Полковник Полосухин не заставил себя ждать.
— Для начала назову четырех командиров, кому 17-й полк обязан боевой готовностью и инженерной тактической смекалкой. Уже не говоря о личной отваге и мужестве, проявленных при обороне Акулово.
— Назовите их имена. — Бросив взгляд на адъютанта, генерал дал понять, чтобы тот не томился без дела: — Капитан, запиши.
Глядя не на командарма, а на его адъютанта, Полосухин почти диктовал:
— Командир стрелкового батальона старший лейтенант Иванников Федор Федорович. Будучи тяжелораненым, он отказался от эвакуации в госпиталь и продолжал командовать своим батальоном, разъезжая на крестьянских санях, в которые была впряжена низкорослая монгольская лошадка. А когда ее убило попаданием осколка в сердце, бойцы впрягли ему другую лошадь.
— Представить к ордену Красного Знамени, — прервал доклад Полосухина командарм. — Еще кто?
— Помощник начальника штаба полка по оперативной части старший лейтенант Лазарев Михаил Федорович.
— Реляции пишите короткие, но суть подвига должна быть выражена четко, — заметил Говоров. — Следующий!

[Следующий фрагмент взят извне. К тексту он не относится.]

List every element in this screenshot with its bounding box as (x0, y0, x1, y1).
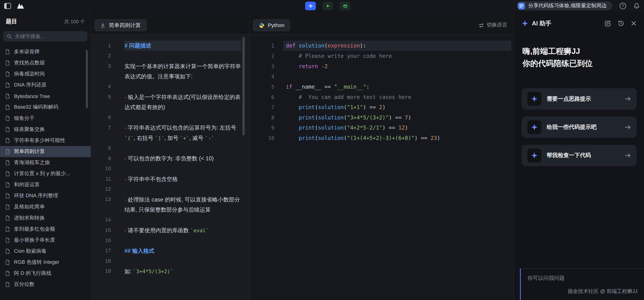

— Начальник интендантской службы полка старший лейтенант Зюбан Пантелеймон Иванович. И особо прошу, товарищ генерал, не обойти с наградой начальника химической службы старшего лейтенанта Егорова Василия Ивановича. Когда рота залегла под огнем двигающейся на наши окопы вражеской пехоты, Егоров поднялся первым и с кличем «За Родину!» повел роту в контратаку. Атака немцев была отбита.
Командарм окинул взглядом колокольню, на стенах которой не было живого места. Не удержался от похвалы:
— Умели старики строить колокольни и храмы. Кладка — как монолит. Не то что наша, современная. Да и кирпич-то прочнее гранита. Такого огня, который испытала эта колокольня, хватило бы на целую улицу нашего небольшого городишка. — И тут же, вспомнив что-то смешное, спросил, обращаясь к Полосухину: — Виктор Иванович, что за представление я видел вчера вечером, когда орлы твоего 17-го полка метались по огородам Акулова в одних подштанниках? Я наблюдал этот маскарад со своего НП, но так ничего и не понял.